K
arahanlı büyük Türk Devleti, fûtuhatçı Cihan Devleti geleneğine aykırı olarak, Orta Asya’ya tıkılmıştı. Gelecek, İslâm âlemine girmekle mümkündü. Türk Devleti de, bu âlemin kuzeydoğu sınırı üzerinde idi. Yolunu, Maverâ-ünnehr ve Horasan’a hâkim bir İran devleti, Sâmâniler kesiyordu. Bu barajı aşmak gerekiyordu.
İslâm âlemine, müstevli olarak girmenin imkanı, imkânı olsa istikbali yoktu. Elde İslâm’ın Kılıcı olarak girmek gerekiyordu. Türkler, bu kılıcı ellerine aldılar, ve… Bir daha bırakmadılar. 20. asra kadar…
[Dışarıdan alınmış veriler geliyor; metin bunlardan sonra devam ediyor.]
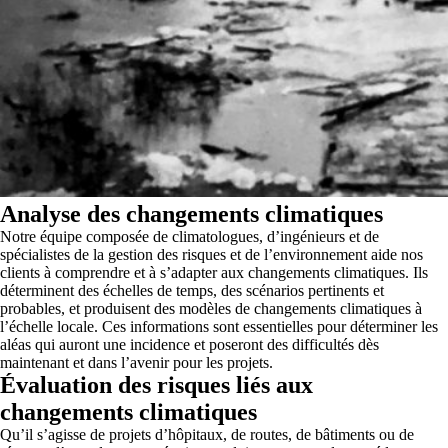
Analyse des changements climatiques
Notre équipe composée de climatologues, d’ingénieurs et de
spécialistes de la gestion des risques et de l’environnement aide nos
clients à comprendre et à s’adapter aux changements climatiques. Ils
déterminent des échelles de temps, des scénarios pertinents et
probables, et produisent des modèles de changements climatiques à
l’échelle locale. Ces informations sont essentielles pour déterminer les
aléas qui auront une incidence et poseront des difficultés dès
maintenant et dans l’avenir pour les projets.
Évaluation des risques liés aux
changements climatiques
Qu’il s’agisse de projets d’hôpitaux, de routes, de bâtiments ou de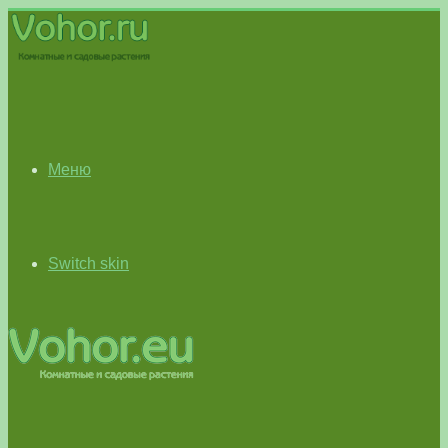
Меню
Switch skin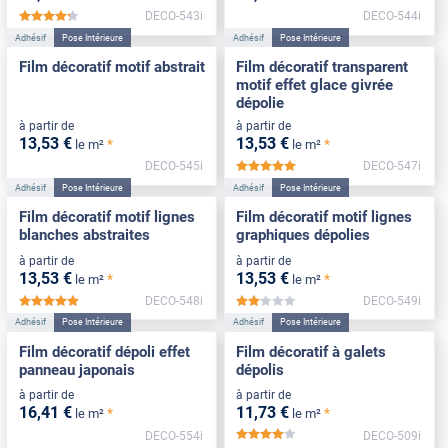
DECO-543i
DECO-544i
*****
Adhésif
Pose Intérieure
Adhésif
Pose Intérieure
Film décoratif motif abstrait
Film décoratif transparent
motif effet glace givrée
dépolie
à partir de
à partir de
13
,53
€
13
,53
€
*
*
le m²
le m²
DECO-545i
DECO-547i
*****
Adhésif
Pose Intérieure
Adhésif
Pose Intérieure
Film décoratif motif lignes
Film décoratif motif lignes
blanches abstraites
graphiques dépolies
à partir de
à partir de
13
,53
€
13
,53
€
*
*
le m²
le m²
DECO-548i
DECO-549i
*****
*****
Adhésif
Pose Intérieure
Adhésif
Pose Intérieure
Film décoratif dépoli effet
Film décoratif à galets
panneau japonais
dépolis
à partir de
à partir de
16
,41
€
11
,73
€
*
*
le m²
le m²
DECO-554i
DECO-509i
*****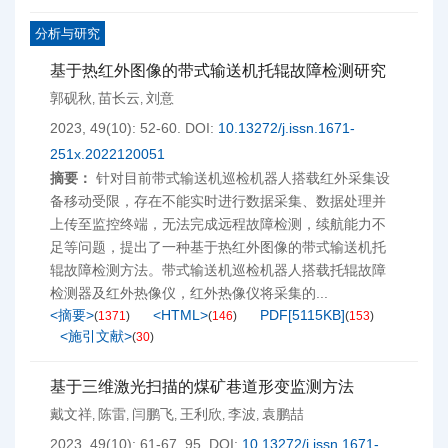
分析与研究
基于热红外图像的带式输送机托辊故障检测研究
郭砚秋
苗长云
刘意
,
,
2023, 49(10): 52-60.
DOI:
10.13272/j.issn.1671-
251x.2022120051
摘要：
针对目前带式输送机巡检机器人搭载红外采集设
备移动受限，存在不能实时进行数据采集、数据处理并
上传至监控终端，无法完成远程故障检测，续航能力不
足等问题，提出了一种基于热红外图像的带式输送机托
辊故障检测方法。带式输送机巡检机器人搭载托辊故障
检测器及红外热像仪，红外热像仪将采集的...
<摘要>
<HTML>
PDF[
5115KB
]
(
1371
)
(
146
)
(
153
)
<施引文献>
(
30
)
基于三维激光扫描的煤矿巷道形变监测方法
戴文祥
陈雷
闫鹏飞
王利欣
李波
袁鹏喆
,
,
,
,
,
2023, 49(10): 61-67, 95.
DOI:
10.13272/j.issn.1671-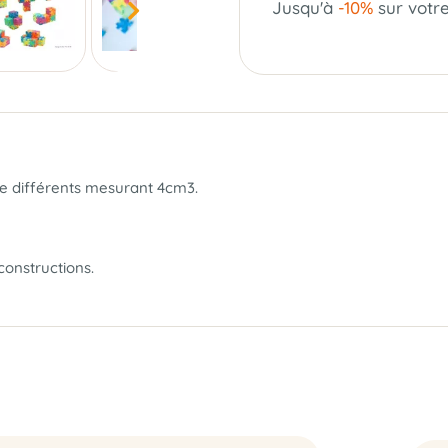
Jusqu'à
-10%
sur votr
e différents mesurant 4cm3.
constructions.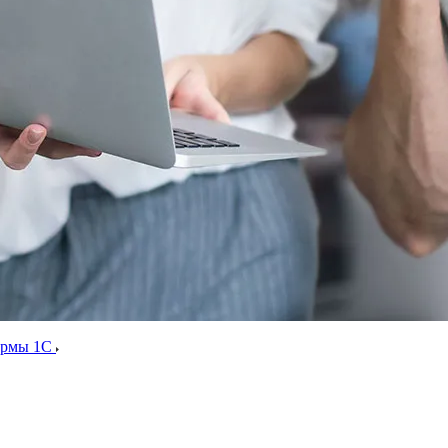
ормы 1С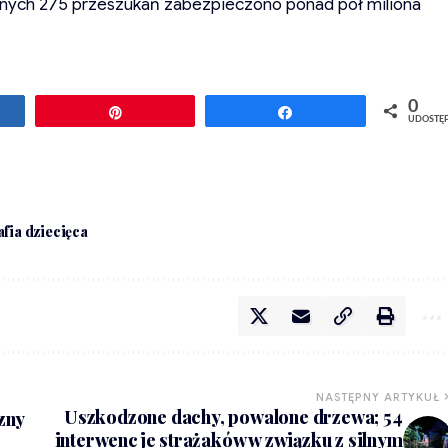
nych 275 przeszukań zabezpieczono ponad pół miliona
0
ępnij
Przypnij
Udostępnij
UDOSTĘ
fia dziecięca
NASTĘPNY ARTYKUŁ
Uszkodzone dachy, powalone drzewa; 54
zny
interwencje strażaków w związku z silnym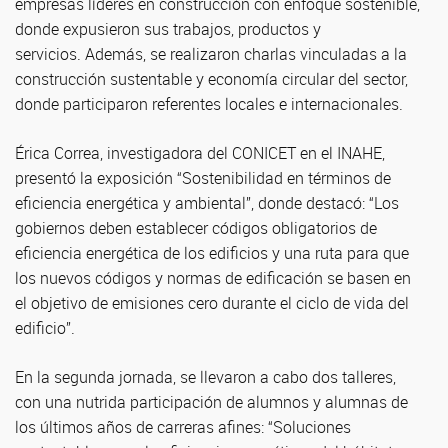
empresas líderes en construcción con enfoque sostenible,
donde expusieron sus trabajos, productos y
servicios. Además, se realizaron charlas vinculadas a la
construcción sustentable y economía circular del sector,
donde participaron referentes locales e internacionales.
Érica Correa, investigadora del CONICET en el INAHE,
presentó la exposición “Sostenibilidad en términos de
eficiencia energética y ambiental”, donde destacó: “Los
gobiernos deben establecer códigos obligatorios de
eficiencia energética de los edificios y una ruta para que
los nuevos códigos y normas de edificación se basen en
el objetivo de emisiones cero durante el ciclo de vida del
edificio”.
En la segunda jornada, se llevaron a cabo dos talleres,
con una nutrida participación de alumnos y alumnas de
los últimos años de carreras afines: “Soluciones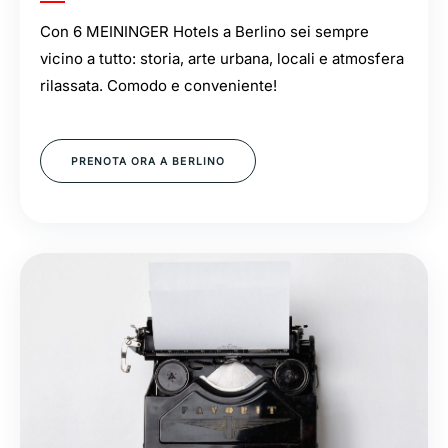
Con 6 MEININGER Hotels a Berlino sei sempre
vicino a tutto: storia, arte urbana, locali e atmosfera
rilassata. Comodo e conveniente!
PRENOTA ORA A BERLINO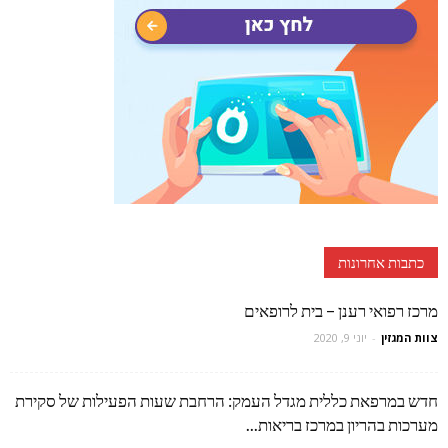
כתבות אחרונות
מרכז רפואי רענן – בית לרופאים
צוות המגזין
-
יוני 9, 2020
חדש במרפאת כללית מגדל העמק: הרחבת שעות הפעילות של סקירת
מערכות בהריון במרכז בריאות...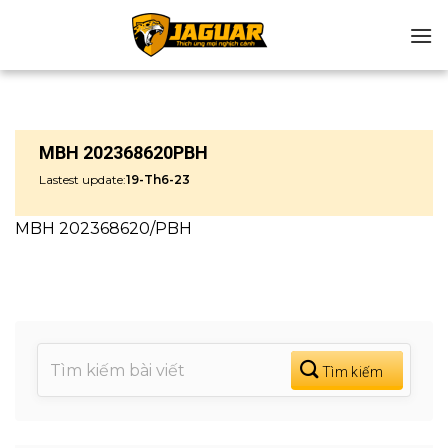
Chuyển
đến
nội
dung
MBH 202368620PBH
Lastest update:
19-Th6-23
MBH 202368620/PBH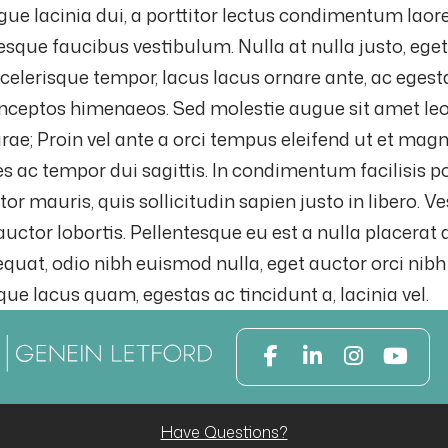
gue lacinia dui, a porttitor lectus condimentum laor
sque faucibus vestibulum. Nulla at nulla justo, eget l
 scelerisque tempor, lacus lacus ornare ante, ac egest
r inceptos himenaeos. Sed molestie augue sit amet l
Curae; Proin vel ante a orci tempus eleifend ut et ma
es ac tempor dui sagittis. In condimentum facilisis p
tor mauris, quis sollicitudin sapien justo in libero
tor lobortis. Pellentesque eu est a nulla placerat
at, odio nibh euismod nulla, eget auctor orci nibh v
e lacus quam, egestas ac tincidunt a, lacinia vel.
Have Questions?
Sâmânî devletinin zaten epey Müslüman Türk tebeası vardı. Bunlar, Türk hâkanlığı yönetimini memnuniyetle kabül edeceklerdi. Mâverâünnehr ve ardından Horasan’a inmek, jeopolitik engelleri yok ediyordu. Türk’ü açık denizlerin kapısına getiriyordu. Abdülkerim Han, belki bir buçuk asır sonra kurulacak Türkiye Devletlini, Akdeniz ve Karadeniz sahillerine erişmeyi de hayâl etmiştir.
Türk gelenekleri, İslam şeriatine çok aykırı değildi. Meselâ Gök Tanrı dininden Türkler, domuz beslemez, domuz eti yemezlerdi. Zinanın cezası idama kadar gidebiliyordu. Kızlarda bekâret esastı. Uzaktan bir kabilenin Türk mü, Moğol mu olduğu hemen anlaşılırdı. Zira Moğollar domuz besler, yer, kadınlarını ve kızlarını misafire ikram ederlerdi.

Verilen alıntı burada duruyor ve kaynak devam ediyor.